• **Problem statement**: Look for the string "phút" in the data below, and copy each line that holds it.

(Transcribed page contents)
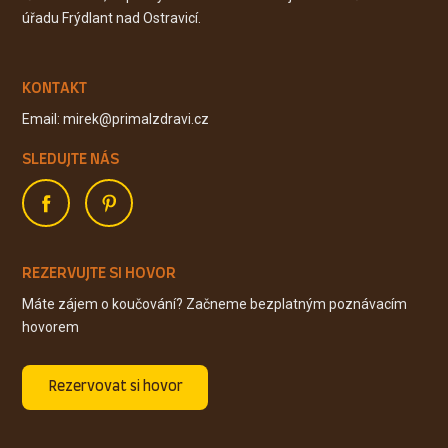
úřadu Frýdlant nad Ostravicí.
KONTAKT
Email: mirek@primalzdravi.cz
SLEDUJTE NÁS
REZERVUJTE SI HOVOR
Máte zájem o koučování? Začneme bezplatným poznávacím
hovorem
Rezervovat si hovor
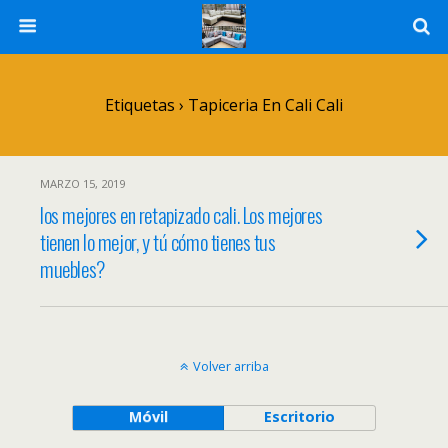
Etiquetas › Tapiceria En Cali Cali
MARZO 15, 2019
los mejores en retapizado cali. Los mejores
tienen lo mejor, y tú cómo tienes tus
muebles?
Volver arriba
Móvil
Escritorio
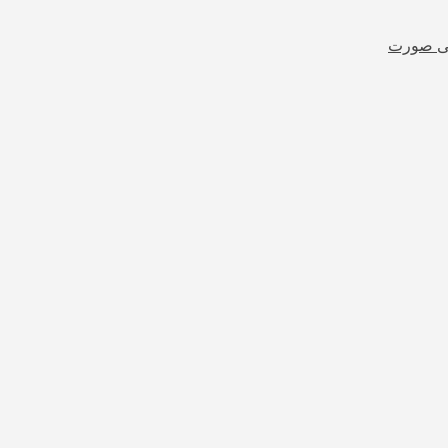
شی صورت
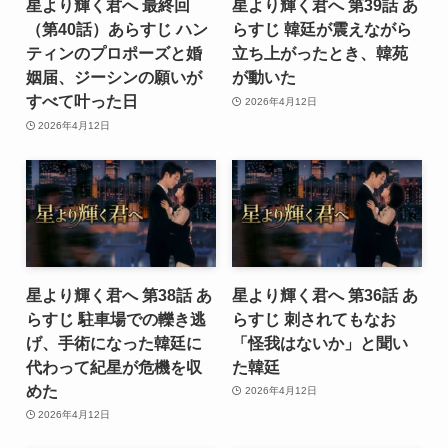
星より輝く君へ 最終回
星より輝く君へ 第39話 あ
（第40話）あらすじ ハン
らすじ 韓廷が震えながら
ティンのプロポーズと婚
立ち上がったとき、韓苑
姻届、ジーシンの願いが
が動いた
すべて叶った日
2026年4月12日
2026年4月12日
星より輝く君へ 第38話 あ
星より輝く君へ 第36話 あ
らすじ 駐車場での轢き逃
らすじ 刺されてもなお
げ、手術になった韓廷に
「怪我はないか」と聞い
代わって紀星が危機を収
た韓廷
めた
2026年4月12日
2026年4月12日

* * *

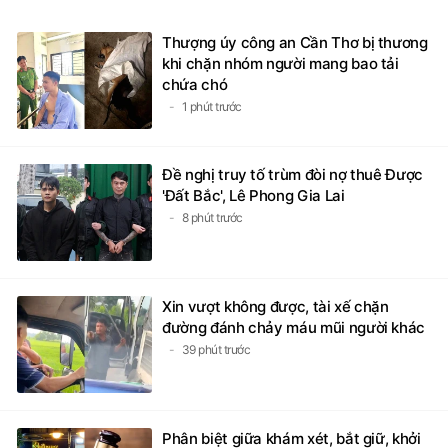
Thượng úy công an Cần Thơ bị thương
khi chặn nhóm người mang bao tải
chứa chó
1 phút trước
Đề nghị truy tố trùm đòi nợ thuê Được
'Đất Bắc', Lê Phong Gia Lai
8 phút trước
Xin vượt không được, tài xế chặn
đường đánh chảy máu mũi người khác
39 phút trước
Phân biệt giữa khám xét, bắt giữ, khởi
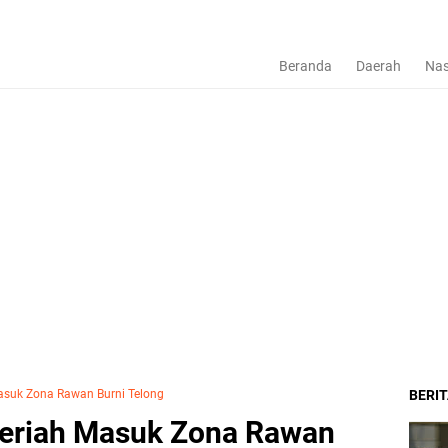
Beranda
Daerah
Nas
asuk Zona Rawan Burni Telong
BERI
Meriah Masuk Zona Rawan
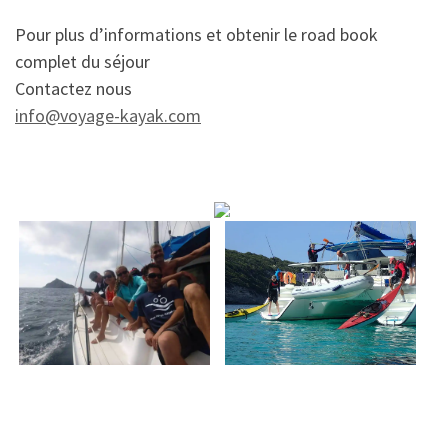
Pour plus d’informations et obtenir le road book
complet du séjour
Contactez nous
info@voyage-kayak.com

• **The completed task**:
1 phút trước
8 phút trước
39 phút trước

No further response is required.